Un grand soleil cuivré, déchirant le nuage,

Baignait d’un reflet rouge aux éclairs durs et crus,

Les cailloux du sentier et les pieds de Jésus.

Quelques figuiers brûlés laissaient traîner leurs branches,

Sans espoir de printemps, sur les rocailles blanches.

Et de ce chaud décor du soir insouciant,

Imprégné des senteurs âcres de l’Orient,

Montait je ne sais quel sanglot étrange et sombre,

Qui prenait l’homme à l’âme et le jetait dans l’ombre !

Mais le Fils du « Très Fort », dans le rêve absorbant

Qu’il devait magnifier d’une pourpre de sang,

Planait déjà trop haut dans ses apothéoses,

Pour voir au loin les champs dans leurs métamorphoses.

 

... Surhumainement beau dans sa pâleur de Dieu,

Portant des univers au fond de son œil bleu,

Il marchait... évitant de fouler la pervenche

Qui cherchait le baiser de sa tunique blanche,

Tandis que dans son cœur, cœur du Verbe fait chair,

Un monde entier montait profond comme la mer !

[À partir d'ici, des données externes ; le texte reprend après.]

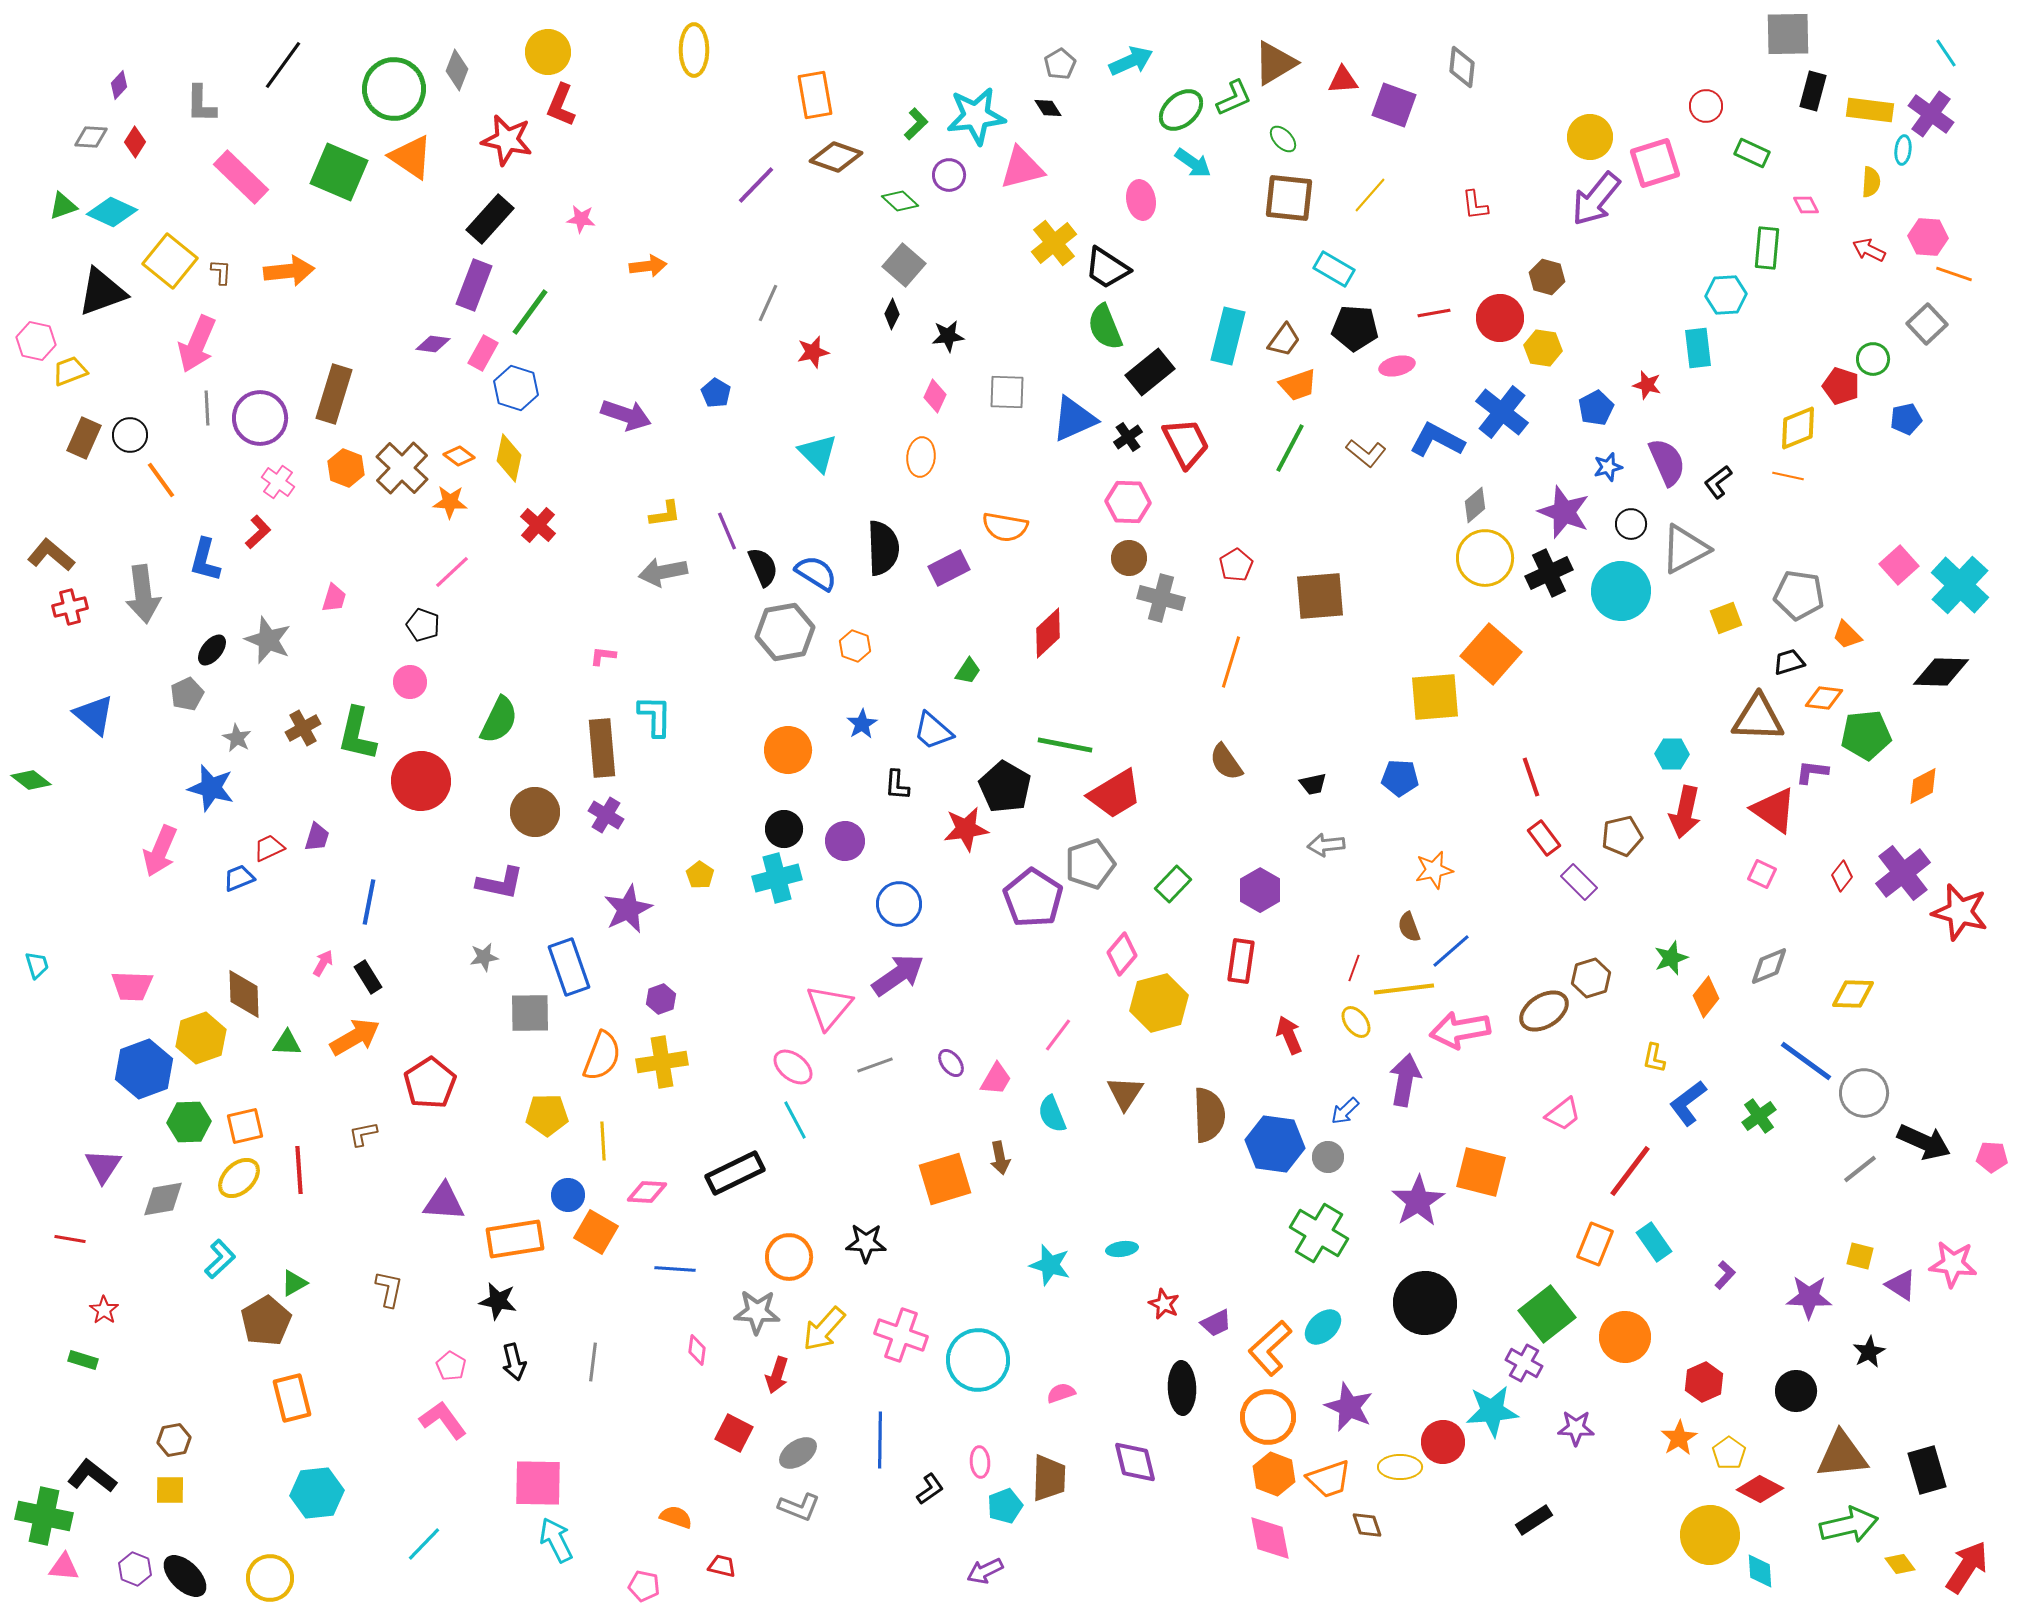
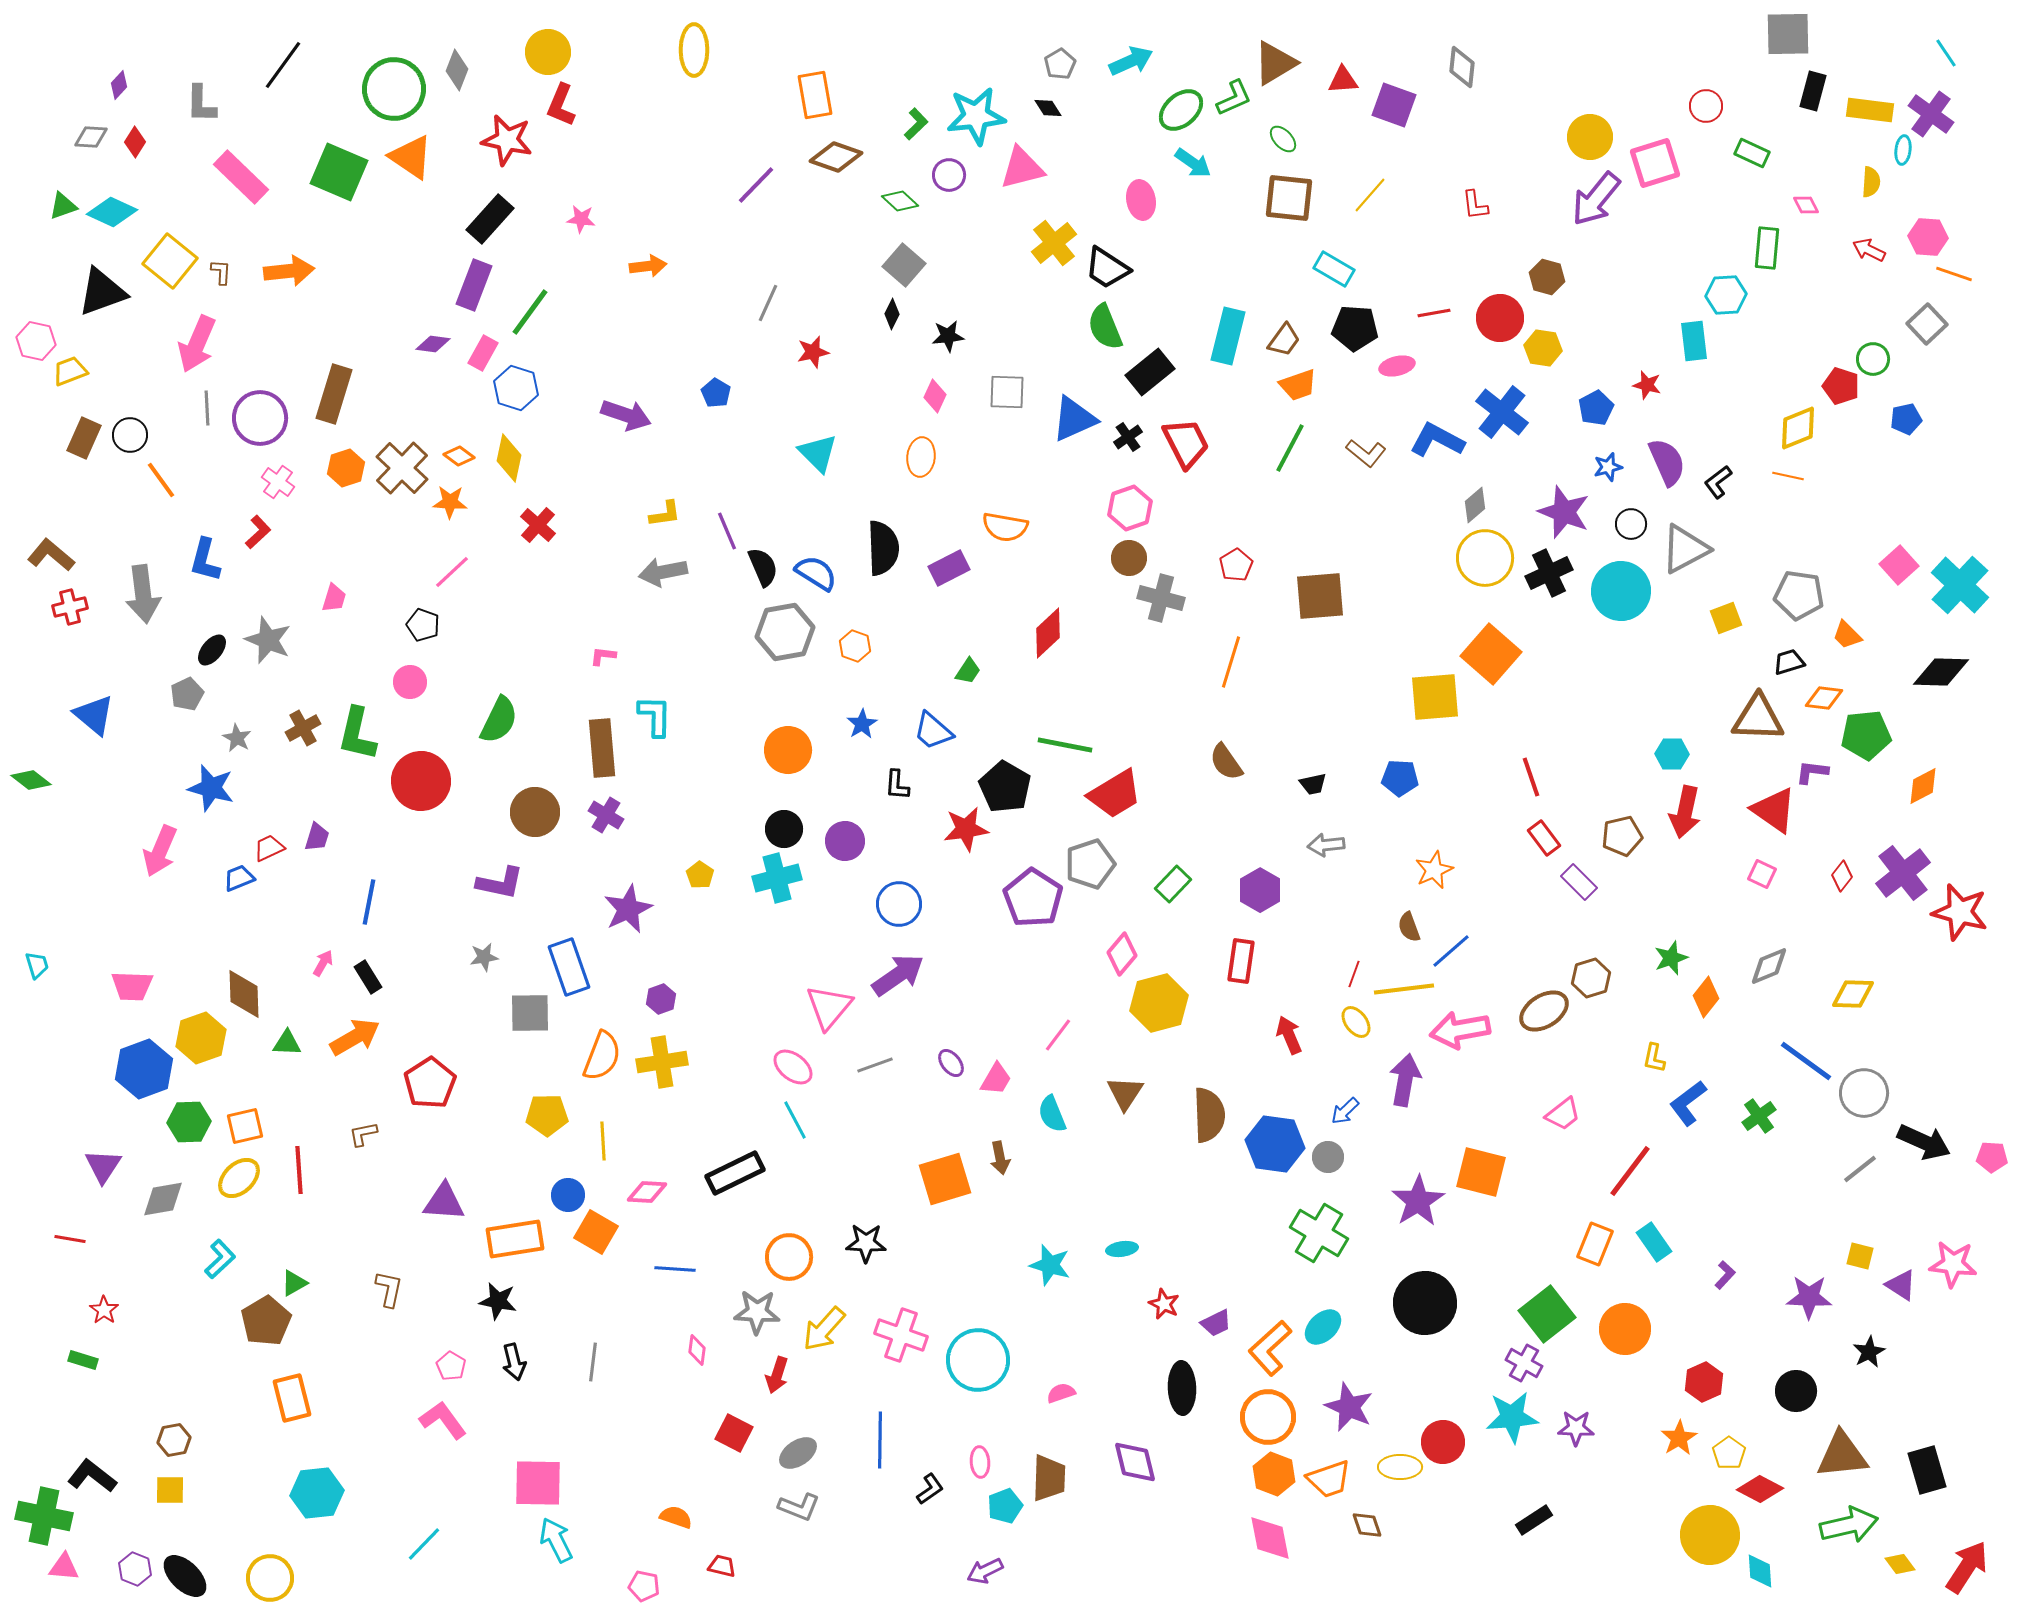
cyan rectangle at (1698, 348): moved 4 px left, 7 px up
orange hexagon at (346, 468): rotated 21 degrees clockwise
pink hexagon at (1128, 502): moved 2 px right, 6 px down; rotated 21 degrees counterclockwise
orange star at (1434, 870): rotated 12 degrees counterclockwise
red line at (1354, 968): moved 6 px down
orange circle at (1625, 1337): moved 8 px up
cyan star at (1492, 1411): moved 20 px right, 6 px down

Oh ! le bruit des douleurs, des amours, des murmures,

L’orgueil blasphémateur des nations futures,

Le rugissement noir des peuples en remous

Insultant son martyre et crachant sur ses clous !

Les rires insolents, les cris des tourbes blêmes,

Rythmant son dernier râle et ses spasmes suprêmes,

Comme ils étaient puissants dans ce chemin désert

Où seul un passereau jetait son chant couvert...

Le Verbe en frissonna dans une larme humaine,

Qui, lente, vint tomber sur sa robe de laine...

 

– Mais voici que soudain Il s’arrêta :

                                                               Là-bas,

S’avançant tout courbé, pitoyablement las,

Un vieillard chancelant, portant une urne vide,

S’en venait vers un puits verdoyant et humide.

Jésus le contempla...

                                   C’était un de ces vieux

Dont le deuil résigné se lit au fond des yeux,

Il vivait à l’écart et n’avait pour famille

Que – mourante à seize ans – une petite fille,

Qui cultivait des fleurs pour la proche cité

En attendant son heure avec sérénité.

« Où vas-tu, pauvre vieux ? »

                                               Lui demanda le Maître,

Certain que ce vieillard ne le saurait connaître.

– « Je vais au puits d’Agar pour chercher un peu d’eau »,

Répondit sans émoi, l’homme ombré du tombeau.

– « De l’eau, pour quoi ? pour qui ? » – « Pour ma petite fille.

Pour arroser ses fleurs, car son retard ne brille

Que lorsque ses rosiers lèvent le front au ciel,

Et que ses ruches d’or se remplissent de miel.

L’aube de ce matin l’a trouvée affaiblie,

Baisant ses lys froissés d’une lèvre pâlie.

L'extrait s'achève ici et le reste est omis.